Friday, August 24, 2007

Young men of God and their struggles

As in most things, the task of making life-changing decisions and sticking to a commitment is hard.

However, unlike a decision to eat fast food or lean meat, deciding n to devote your life to the Lord as a pastor or a priest is much more difficult.

For some, although the decision is said to be a manifestation of life-long dreams, for others it is simply the end result of a dream developed after years of becoming closer with Christ.

But regardless of how the decision is made, the fact remains that for many the decision to fully commit their lives to serving God and his people is sometimes the most difficult step of all.

This is especially true for persons like Father Elvado Turnquest, a young Catholic priest, who is required to sacrifice much more than others.

In the Catholic faith, priests are asked to give up all hopes of having a family — both marriage and kids, and some even choose to take a vow of poverty.

Although all religious denominations do not promote such strict vows, each one does require a pastor or priest to constantly make life changing sacrifices.

According to Turnquest, an associate priest at St. Francis/Xavier Cathedral, West and West Hill Streets, his decision is just that, a decision.

"It has been over 10 years now since I consciously began my journey toward the priesthood. I have been asked many times: 'How do you know that you have a calling to be a priest?'' or 'when did you receive your call?'

And truth be told, at first I did not know. It was not until I had completed several years of seminary studies that it became clear to me that God was directing me to the priesthood," said Turnquest.

But he said that the seminary is the best place for a young man to be to help him understand whether or not God is calling him to the priesthood.

"You know, it is funny, but when I entered the seminary most people thought that the priesthood had to be the only result. But this is not an accurate picture, although it is the hope and prayer. But, a seminary is the best place to be when discerning a vocation to the priesthood and a life of celibacy in the Catholic Church," he said.

When asked about his vow of celibacy, Turnquest said that in short, it is just a commitment. "You have to understand intimacy in a new way," he said.

"And as a celibate priest you understand that it's a sacrifice but it doesn't take away from being human. You just have to be more cautious of the barriers. Even a married person has to understand that. It's a commitment. It's an ordinary struggle. But the desire for family and children does not go away. It's natural to have those feelings," he said.

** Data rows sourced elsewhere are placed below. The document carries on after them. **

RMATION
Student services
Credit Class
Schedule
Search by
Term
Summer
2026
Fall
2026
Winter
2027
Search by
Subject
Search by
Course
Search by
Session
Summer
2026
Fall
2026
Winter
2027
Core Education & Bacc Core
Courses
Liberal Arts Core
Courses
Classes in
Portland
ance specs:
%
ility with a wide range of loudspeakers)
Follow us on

But the young priest, who is in his early 30's said the life he now leads is what he wanted."I wanted to be different and be challenged, and like any other profession it has its challenges, but the good times do out-weigh the negative."

For Reverend Ulric Smith, a full-time associate minister at Zion Baptist Church, Shirley Street, making his decision came at the price of his engineering passion.

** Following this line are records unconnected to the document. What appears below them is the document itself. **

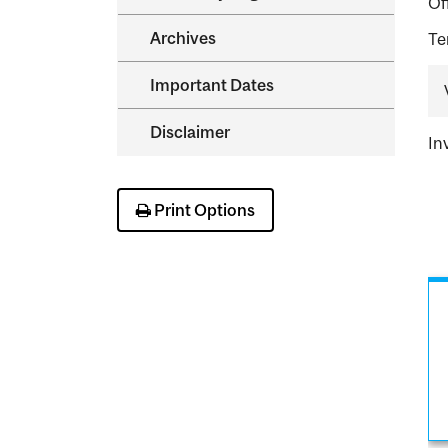
Of
Archives
Te
Important Dates
Disclaimer
In
Print Options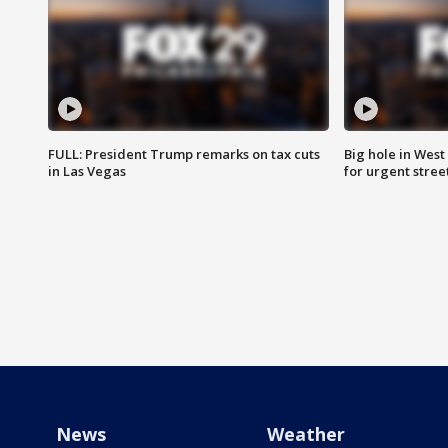
FULL: President Trump remarks on tax cuts
Big hole in West 
in Las Vegas
for urgent stree
News
Weather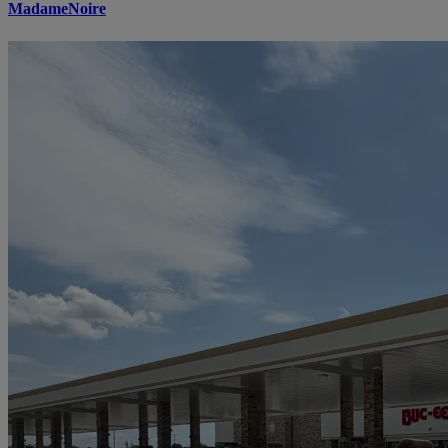
MadameNoire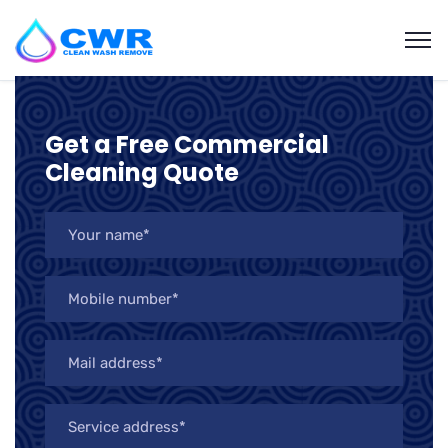
Get a Free Commercial
Cleaning Quote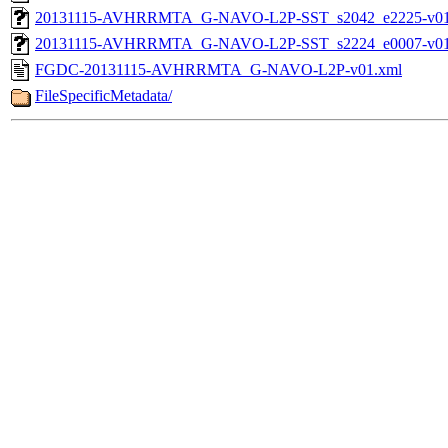
20131115-AVHRRMTA_G-NAVO-L2P-SST_s2042_e2225-v01.
20131115-AVHRRMTA_G-NAVO-L2P-SST_s2224_e0007-v01.
FGDC-20131115-AVHRRMTA_G-NAVO-L2P-v01.xml
FileSpecificMetadata/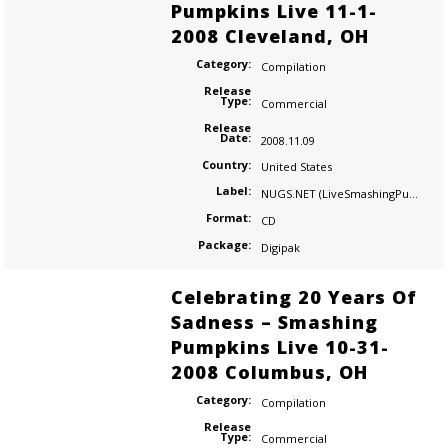
Pumpkins Live 11-1-
2008 Cleveland, OH
Category:
Compilation
Release
Type:
Commercial
Release
Date:
2008.11.09
Country:
United States
Label:
NUGS.NET (LiveSmashingPumpkins.com)
Format:
CD
Package:
Digipak
Celebrating 20 Years Of
Sadness – Smashing
Pumpkins Live 10-31-
2008 Columbus, OH
Category:
Compilation
Release
Type:
Commercial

Smith, 29, had been pursuing a degree at The College of The Bahamas at the time of his calling, and he said answering God's call was "difficult."

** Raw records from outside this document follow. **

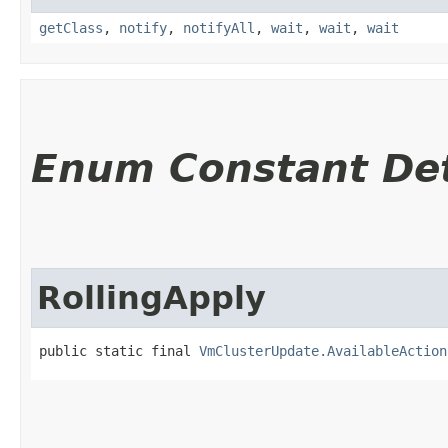
getClass
,
notify
,
notifyAll
,
wait
,
wait
,
wait
Enum Constant Det
RollingApply
public static final 
VmClusterUpdate.AvailableAction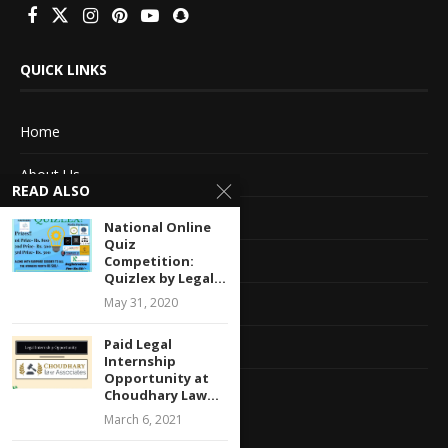
QUICK LINKS
Home
About Us
READ ALSO
Advertise With Us
National Online
Quiz
Terms of service
Competition:
Quizlex by Legal...
Privacy Policy
May 31, 2020
Paid Legal
Contact Information
Internship
Opportunity at
Feedback
Choudhary Law...
March 6, 2021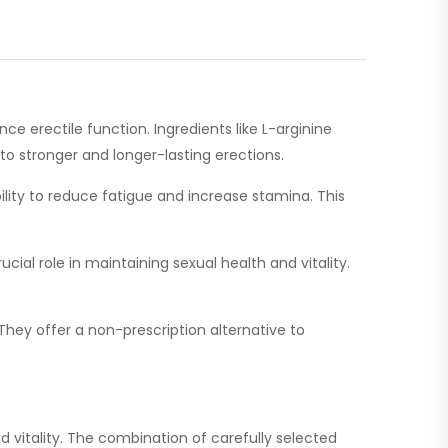
ce erectile function. Ingredients like L-arginine
 to stronger and longer-lasting erections.
lity to reduce fatigue and increase stamina. This
ial role in maintaining sexual health and vitality.
They offer a non-prescription alternative to
 vitality. The combination of carefully selected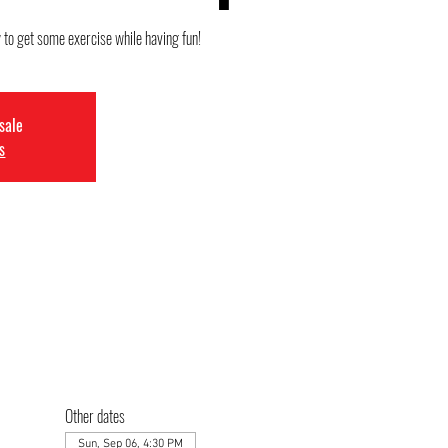
y to get some exercise while having fun!
 sale
s
Other dates
Sun, Sep 06, 4:30 PM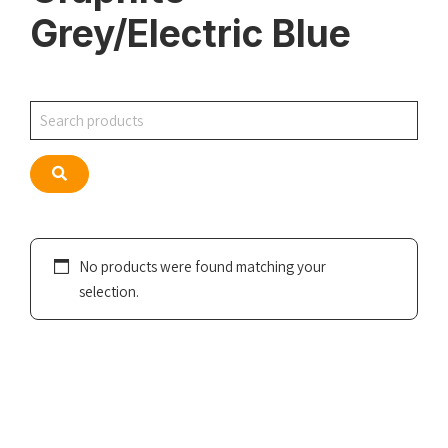
Grey/Electric Blue
Search
Search
No products were found matching your
selection.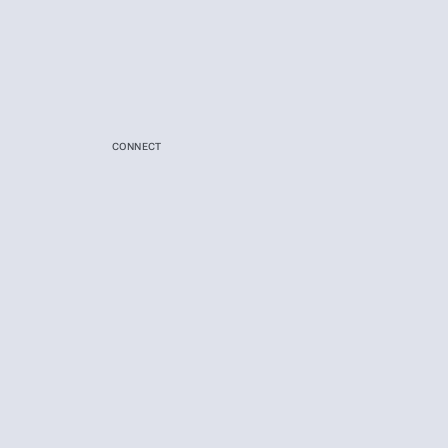
CONNECT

"It was period of struggle me. It was 1995, I was at The College of The Bahamas, so ministry was not my focus. I wasn't thinking about ministry, and at the time I was doing engineering. I had no ambition to be a minister, and I just wanted to be a good Christian," he said.

"But I think in my Christian journey I started to feel God calling me, not only to be a better Christian, but into full-time ministry, and that was a struggle. Mainly because, you're looking at your own inadequacy and you're like that's probably just my mind because I'm not really that unique so God can't be calling me."

"Additionally no one I knew in my family at the time, in terms of my father or my grandfather, none of them ever had an ambition for it. It didn't look appealing to me, and I wasn't the one sitting and saying I want to be a pastor," he said.

But the calling got so strong, that Smith had trouble coming to grips with the fact that God was actually calling him, and he struggled for a number of years.

"In the end my breaking point was in 1998 when I started to recognize that God was really calling me, and as that call became very, very strong to me, I made that decision to be full-time in the church."

"Now the truth is that at the time I gave my 'yes' to God I knew that there was nothing else I could be doing and that even if I played crazy and fooled around with other stuff, the truth is that I knew I wouldn't feel the same sense of fulfillment. So the sense of calling has always been there, but even in preparing for ministry you have your ups and your downs, or times when you feel inadequate. You may feel like you're not good enough or saved enough, and these are some of the things that ministers say to people but we feel it. And the truth is that as ministers we struggle with ourselves sometimes."

Adding to the debate, 28-year-old Father Carlton Turner of All Saints Anglican Church, Joans Heights, South Beach, said that for him it was a little different as he always wanted to be a priest.

"My decision was something that grew with me as I grew," he said. "I grew up in Mangrove Cay, Andros and I grew up in the Church, and I always had a calling on my life. I knew this from the age of seven. I knew that the only two things that I wanted to do or be in this life was a teacher or a priest," he said.

The young man of God who had gotten his career in teaching started, actually taught for three years at A. F. Adderly, before he became a pastor, but he said he knew he would one day become one of God's disciples.

"Everything in my life pushed me here," said Turner, who comes from a strong teaching and Church-going background.

"My grand-aunt was a Cathecus and I lived in her house, so I had her influence in every aspect of my life. Therefore I couldn't run from the church," he said.

"Plus I always had this sense of connection with God. I was the child who would go in Church and spend time in prayer from a very young age, so as I said this has always been with me. But as I grew up and moved to Nassau to go to The College of the Bahamas, I was advised to take up teaching and I did that. But the sense of the calling never left me."

Every ordination service he attended for others left him feeling like the spirit was speaking to him and waiting on him. And he said there were many times when he wanted to run.

"I'm a trained Spanish teacher, and I had this wonderful dream about being a lecturer at the College but in 1999/2000 at a language teachers conference in Mexico, everything on that trip went wrong, and I had a sense of not belonging there and that's when I understood that I needed to stop running."

But according to Turner, like Rev. Smith, although he has committed himself to the church, there are still struggles that he has to face.

"Recently I moved churches, and I've found that it was a bit difficult. I had spent a year at Saint Gregory's Parish on Carmichael Road, and now I'm here at All Saints, and I found that that switch left me bewildered because I was finding my way, and building relationships with the people and then it changed," he said.

The constant starting over, he said has been his struggle, but he said it is something all men of God have to prepare for, because they are sent wherever they are needed.

In terms of marriage, he said it is long past due.

"I find that aspect of it all to be a struggle," he said. "The more I go on as a priest I find that I need that martial nurture and I live in a real world, but I do plan to deal with that in short order."

Turner said that he doesn't believe he has given up a lot for his calling because it had always been apart of him, and that it was only a matter of him accepting it.

"I always knew this would happen," he said.

"And after a while I just accepted it, and embraced my faith. My decision was a long time coming, but it's something that I knew I was for me."